WA health breakthrough could use AI for early heart disease and cancer detection

Kate EmeryThe West Australian
Camera IconWA breakthrough could use AI for early disease detection Credit: Adobe Express

A WA health breakthrough could make it easier to predict cancer or cardiovascular disease from a simple scan that costs as much as a cup of coffee and exposes patients to the same amount of radiation as flying from Perth to London.

Edith Cowan University researchers have developed an artificial intelligence system that uses bone density scans — commonly known as DEXA scans — and ultrasounds to help medical experts pick up early signs of serious diseases.
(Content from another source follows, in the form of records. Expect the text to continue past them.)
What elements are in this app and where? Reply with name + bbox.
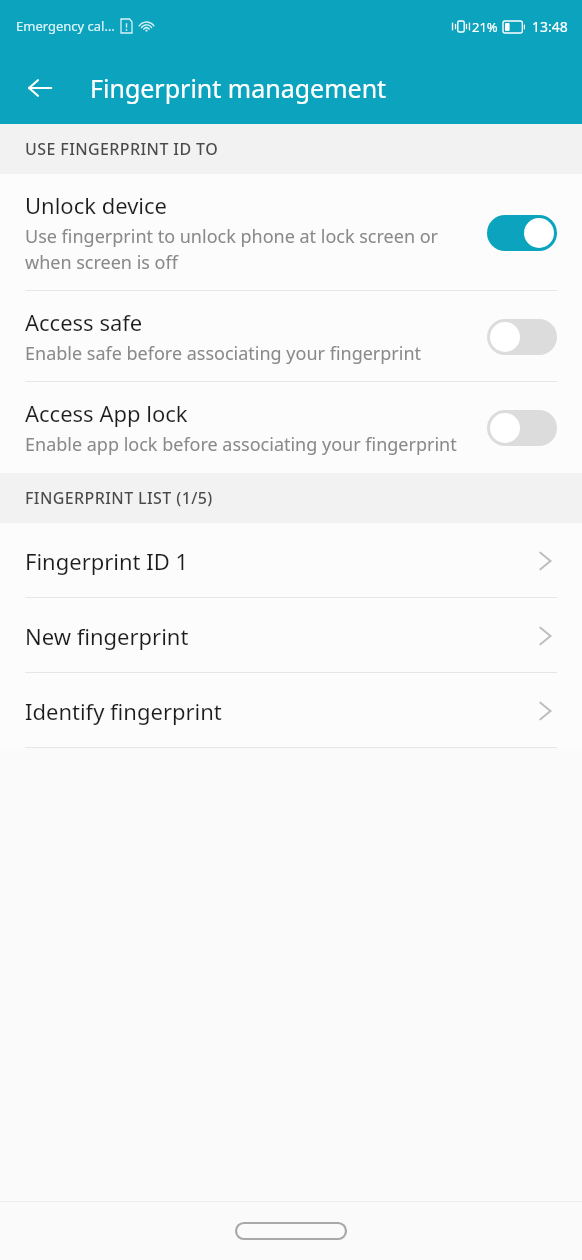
button[interactable]: Back [12, 60, 68, 116]
staticText: Access safe [25, 307, 143, 337]
staticText: New fingerprint [25, 621, 189, 651]
button[interactable]: New fingerprint [0, 598, 582, 673]
staticText: Fingerprint management [90, 71, 387, 105]
button[interactable]: Identify fingerprint [0, 673, 582, 748]
staticText: Enable safe before associating your fing… [25, 341, 422, 366]
button[interactable]: Access App lock [0, 382, 582, 473]
staticText: Identify fingerprint [25, 696, 222, 726]
button[interactable]: Off [487, 319, 557, 355]
button[interactable]: Unlock device [0, 174, 582, 291]
button[interactable]: Fingerprint ID 1 [0, 523, 582, 598]
staticText: Emergency cal… [16, 17, 115, 35]
staticText: Access App lock [25, 398, 188, 428]
staticText: Use fingerprint to unlock phone at lock … [25, 224, 473, 275]
button[interactable]: On [487, 215, 557, 251]
staticText: FINGERPRINT LIST (1/5) [25, 487, 213, 509]
staticText: Enable app lock before associating your … [25, 432, 457, 457]
staticText: 13:48 [532, 17, 568, 36]
staticText: USE FINGERPRINT ID TO [25, 138, 219, 160]
staticText: 21% [472, 18, 498, 36]
button[interactable]: Home [236, 1223, 346, 1239]
staticText: Fingerprint ID 1 [25, 546, 189, 576]
button[interactable]: Off [487, 410, 557, 446]
staticText: Unlock device [25, 190, 168, 220]
button[interactable]: Access safe [0, 291, 582, 382]
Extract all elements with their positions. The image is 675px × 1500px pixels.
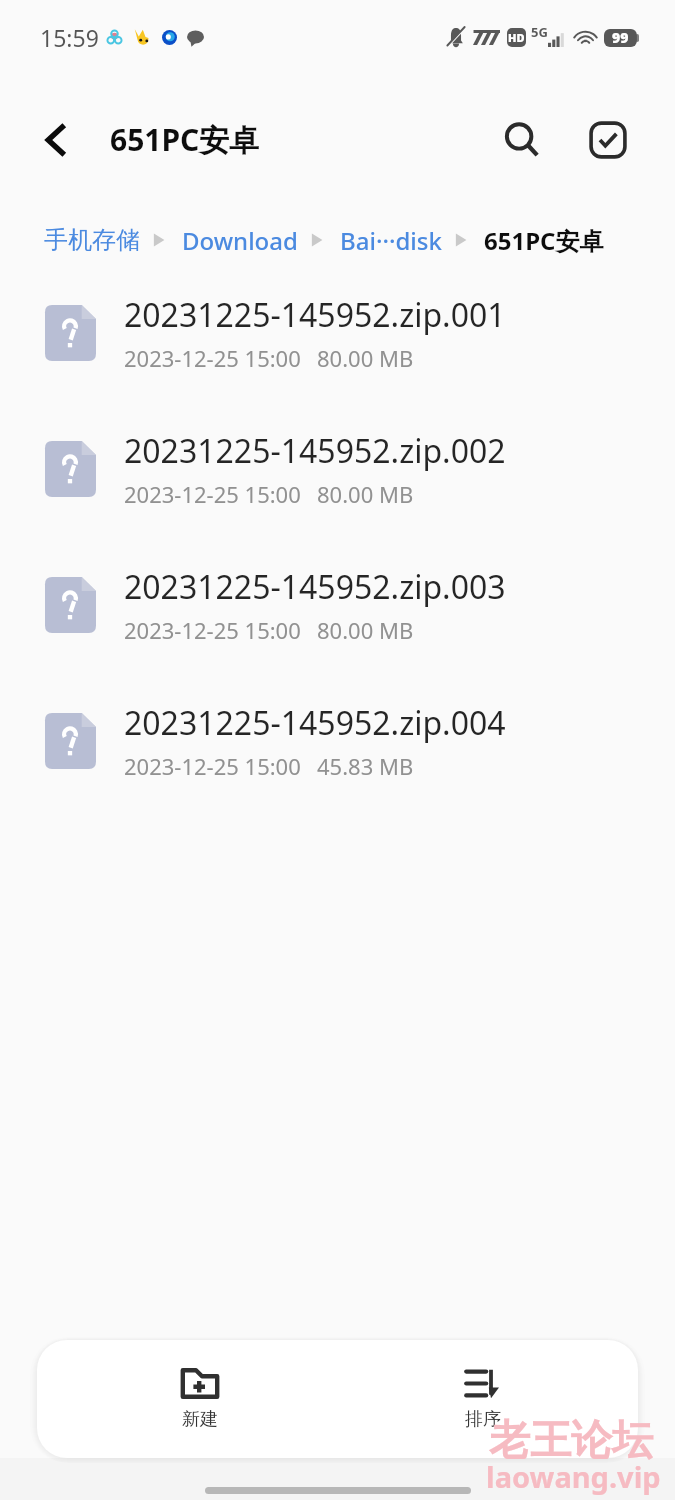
staticText: 15:59 bbox=[40, 22, 99, 53]
staticText: 新建 bbox=[182, 1408, 218, 1431]
button[interactable]: 20231225-145952.zip.004 bbox=[0, 673, 675, 809]
button[interactable]: Search bbox=[494, 112, 550, 168]
staticText: 20231225-145952.zip.003 bbox=[124, 565, 506, 609]
staticText: 20231225-145952.zip.002 bbox=[124, 429, 506, 473]
button[interactable]: 20231225-145952.zip.003 bbox=[0, 537, 675, 673]
staticText: 老王论坛 bbox=[489, 1415, 653, 1467]
button[interactable]: Download bbox=[182, 224, 298, 257]
button[interactable]: 20231225-145952.zip.002 bbox=[0, 401, 675, 537]
staticText: 20231225-145952.zip.001 bbox=[124, 293, 506, 337]
button[interactable]: 651PC安卓 bbox=[484, 224, 604, 257]
staticText: 排序 bbox=[465, 1408, 501, 1431]
staticText: 2023-12-25 15:00 bbox=[124, 751, 301, 781]
staticText: 45.83 MB bbox=[317, 751, 414, 781]
staticText: 5G bbox=[531, 23, 548, 41]
staticText: 80.00 MB bbox=[317, 343, 414, 373]
staticText: 手机存储 bbox=[44, 225, 140, 255]
staticText: 20231225-145952.zip.004 bbox=[124, 701, 506, 745]
staticText: 651PC安卓 bbox=[484, 224, 604, 257]
staticText: 2023-12-25 15:00 bbox=[124, 615, 301, 645]
staticText: Download bbox=[182, 224, 298, 257]
staticText: laowang.vip bbox=[486, 1457, 661, 1496]
button[interactable]: 20231225-145952.zip.001 bbox=[0, 265, 675, 401]
staticText: 80.00 MB bbox=[317, 615, 414, 645]
button[interactable]: 排序 bbox=[347, 1367, 618, 1431]
staticText: 80.00 MB bbox=[317, 479, 414, 509]
staticText: 99 bbox=[612, 28, 629, 47]
button[interactable]: Back bbox=[28, 113, 82, 167]
staticText: Bai···disk bbox=[340, 224, 442, 257]
button[interactable]: 手机存储 bbox=[44, 225, 140, 255]
staticText: 2023-12-25 15:00 bbox=[124, 343, 301, 373]
staticText: HD bbox=[508, 30, 525, 45]
button[interactable]: Bai···disk bbox=[340, 224, 442, 257]
button[interactable]: 新建 bbox=[53, 1367, 347, 1431]
staticText: 651PC安卓 bbox=[110, 119, 260, 160]
staticText: 2023-12-25 15:00 bbox=[124, 479, 301, 509]
button[interactable]: Select all bbox=[580, 112, 636, 168]
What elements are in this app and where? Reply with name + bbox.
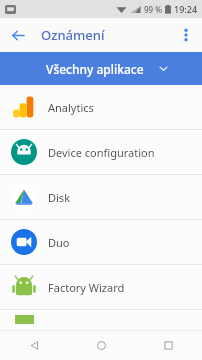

If successfully commercialised, the ECU-developed algorithm could pave the way for early detection and treatment of heart disease, cancer and diabetes-related blindness.

ECU researcher Afsah Saleem said many chronic illnesses such as cardiovascular disease, which is responsible for one in four deaths, and diabetic retinopathy, a leading cause of blindness, were difficult to detect in the early stages “because they lack obvious symptoms”.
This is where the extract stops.